The Daily Telegraph

Slug & Lettuce owner Stonegate races to plug £2bn debt black hole

- By Daniel Woolfson in of

THE owner of Slug & Lettuce has raised concerns over its future as it races to refinance more than £2bn in debts.

Stonegate, which is the UK’S biggest pub operator with more than 4,000 sites, warned in newly filed accounts that there was a “material uncertaint­y” around its ability to continue as a going concern.

This stems from challenges being able to refinance £2.2bn debts before 2025.

In its latest annual report, bosses said: “Whilst there is a plan in place for refinancin­g this debt, as at the date of signing the financial statements there is a risk that it exists over the completion of this exercise.”

If the company is unable to do this, it said it “may be unable to realise its assets and discharge its liabilitie­s in the normal course of business”.

Stonegate is domiciled in the Cayman Islands and owned by the private equity firm TDR Capital, which also jointly owns Asda.

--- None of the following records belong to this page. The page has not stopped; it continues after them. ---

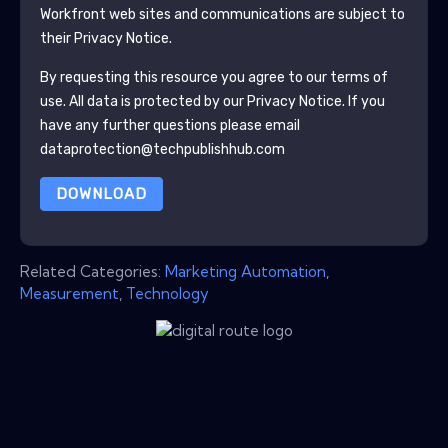
Workfront
web sites and communications are subject to
their Privacy Notice.
By requesting this resource you agree to our terms of
use. All data is protected by our
Privacy Notice
. If you
have any further questions please email
dataprotection@techpublishhub.com
DOWNLOAD
Related Categories:
Marketing Automation
,
Measurement
,
Technology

As well as Slug & Lettuce, Stonegate runs the Be At One and Yates bar chains and the Craft Union pub brand. Stonegate’s total debts were north of £3bn at the end of its financial year, some of which is linked to its buyout of rival pub chain Ei Group in 2019. The deal, which turned Stonegate into Britain’s largest pub operator, valued Ei at £3bn, of which £1.7bn was debt.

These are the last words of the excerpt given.